(Collected data)
• • • • •
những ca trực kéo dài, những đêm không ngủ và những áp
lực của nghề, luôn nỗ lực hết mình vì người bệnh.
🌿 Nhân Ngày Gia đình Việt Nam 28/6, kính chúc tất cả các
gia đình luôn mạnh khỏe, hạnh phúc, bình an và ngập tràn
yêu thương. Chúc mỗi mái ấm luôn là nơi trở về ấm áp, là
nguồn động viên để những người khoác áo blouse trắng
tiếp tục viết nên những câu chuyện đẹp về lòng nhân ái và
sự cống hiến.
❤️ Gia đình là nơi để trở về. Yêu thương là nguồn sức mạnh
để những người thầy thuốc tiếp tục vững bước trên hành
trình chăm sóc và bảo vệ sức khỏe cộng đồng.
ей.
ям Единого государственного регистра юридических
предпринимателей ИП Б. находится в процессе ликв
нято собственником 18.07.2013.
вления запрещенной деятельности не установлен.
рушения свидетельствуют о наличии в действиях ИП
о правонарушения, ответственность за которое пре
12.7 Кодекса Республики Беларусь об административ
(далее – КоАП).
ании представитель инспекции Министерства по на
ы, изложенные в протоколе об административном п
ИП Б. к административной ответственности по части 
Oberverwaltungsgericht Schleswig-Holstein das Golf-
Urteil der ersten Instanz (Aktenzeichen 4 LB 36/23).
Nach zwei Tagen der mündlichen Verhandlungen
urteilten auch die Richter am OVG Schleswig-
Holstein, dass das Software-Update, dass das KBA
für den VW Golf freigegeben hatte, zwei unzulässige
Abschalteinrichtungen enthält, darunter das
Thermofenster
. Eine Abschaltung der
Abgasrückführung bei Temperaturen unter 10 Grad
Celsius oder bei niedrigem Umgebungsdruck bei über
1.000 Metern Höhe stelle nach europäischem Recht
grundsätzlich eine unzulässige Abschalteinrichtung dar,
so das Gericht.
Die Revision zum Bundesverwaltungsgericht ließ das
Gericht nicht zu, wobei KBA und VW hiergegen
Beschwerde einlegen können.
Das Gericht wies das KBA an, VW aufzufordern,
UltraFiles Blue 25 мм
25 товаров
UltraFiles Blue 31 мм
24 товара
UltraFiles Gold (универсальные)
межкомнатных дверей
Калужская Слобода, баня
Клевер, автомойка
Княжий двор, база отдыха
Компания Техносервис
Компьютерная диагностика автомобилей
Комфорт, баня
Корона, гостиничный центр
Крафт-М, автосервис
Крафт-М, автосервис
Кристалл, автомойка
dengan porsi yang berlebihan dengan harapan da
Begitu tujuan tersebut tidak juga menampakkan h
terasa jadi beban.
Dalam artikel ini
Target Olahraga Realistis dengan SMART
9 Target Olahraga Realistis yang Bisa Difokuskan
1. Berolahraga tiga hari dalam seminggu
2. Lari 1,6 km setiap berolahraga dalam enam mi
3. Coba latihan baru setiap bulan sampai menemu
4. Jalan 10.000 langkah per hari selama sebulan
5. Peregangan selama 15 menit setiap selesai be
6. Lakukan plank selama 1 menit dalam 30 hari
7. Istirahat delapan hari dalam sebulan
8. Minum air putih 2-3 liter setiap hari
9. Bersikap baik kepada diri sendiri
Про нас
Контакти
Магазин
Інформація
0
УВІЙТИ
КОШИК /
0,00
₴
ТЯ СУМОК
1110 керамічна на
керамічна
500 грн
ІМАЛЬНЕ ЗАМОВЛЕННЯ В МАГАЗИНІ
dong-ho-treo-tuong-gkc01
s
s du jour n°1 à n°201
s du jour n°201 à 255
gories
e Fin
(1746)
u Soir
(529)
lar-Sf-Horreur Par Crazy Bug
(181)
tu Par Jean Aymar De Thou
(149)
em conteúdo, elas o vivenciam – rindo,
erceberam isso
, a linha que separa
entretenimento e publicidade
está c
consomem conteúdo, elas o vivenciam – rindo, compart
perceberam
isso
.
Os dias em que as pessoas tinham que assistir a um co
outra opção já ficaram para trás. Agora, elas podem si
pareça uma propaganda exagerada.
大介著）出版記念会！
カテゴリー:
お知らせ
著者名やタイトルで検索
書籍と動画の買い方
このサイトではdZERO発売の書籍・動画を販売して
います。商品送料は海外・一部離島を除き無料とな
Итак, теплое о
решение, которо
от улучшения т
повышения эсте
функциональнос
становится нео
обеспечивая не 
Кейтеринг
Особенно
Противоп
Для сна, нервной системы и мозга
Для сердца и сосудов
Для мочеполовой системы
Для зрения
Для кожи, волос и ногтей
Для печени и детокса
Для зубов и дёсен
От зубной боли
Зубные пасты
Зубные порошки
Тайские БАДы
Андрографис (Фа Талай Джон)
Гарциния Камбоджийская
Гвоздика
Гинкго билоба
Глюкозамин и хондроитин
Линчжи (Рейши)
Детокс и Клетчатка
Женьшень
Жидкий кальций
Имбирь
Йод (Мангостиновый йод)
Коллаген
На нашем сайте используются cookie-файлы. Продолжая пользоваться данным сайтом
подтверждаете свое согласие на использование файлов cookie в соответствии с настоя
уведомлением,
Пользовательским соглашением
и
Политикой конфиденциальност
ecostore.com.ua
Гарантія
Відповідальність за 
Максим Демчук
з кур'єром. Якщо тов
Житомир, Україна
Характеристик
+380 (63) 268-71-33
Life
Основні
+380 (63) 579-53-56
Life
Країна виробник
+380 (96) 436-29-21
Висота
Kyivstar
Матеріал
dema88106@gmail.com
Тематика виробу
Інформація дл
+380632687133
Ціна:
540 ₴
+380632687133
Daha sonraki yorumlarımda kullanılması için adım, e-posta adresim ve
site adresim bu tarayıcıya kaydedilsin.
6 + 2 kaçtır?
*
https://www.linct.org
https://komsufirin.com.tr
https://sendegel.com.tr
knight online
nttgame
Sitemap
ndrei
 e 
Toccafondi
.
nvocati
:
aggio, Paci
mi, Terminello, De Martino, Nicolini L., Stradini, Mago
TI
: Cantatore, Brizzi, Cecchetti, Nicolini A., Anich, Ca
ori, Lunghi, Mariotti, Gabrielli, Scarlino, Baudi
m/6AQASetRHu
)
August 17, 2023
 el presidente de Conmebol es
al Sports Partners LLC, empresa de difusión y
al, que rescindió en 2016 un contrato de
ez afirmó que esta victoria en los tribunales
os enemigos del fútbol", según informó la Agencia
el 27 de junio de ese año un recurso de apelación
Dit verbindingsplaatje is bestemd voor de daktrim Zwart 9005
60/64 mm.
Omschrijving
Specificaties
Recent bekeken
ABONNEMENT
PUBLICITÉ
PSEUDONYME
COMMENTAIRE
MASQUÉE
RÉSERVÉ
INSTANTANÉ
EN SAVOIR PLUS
• • • • •
→ What is required:
Return each line of the data that contains the string "баня".

→ Answer to the problem:
Калужская Слобода, баня
Комфорт, баня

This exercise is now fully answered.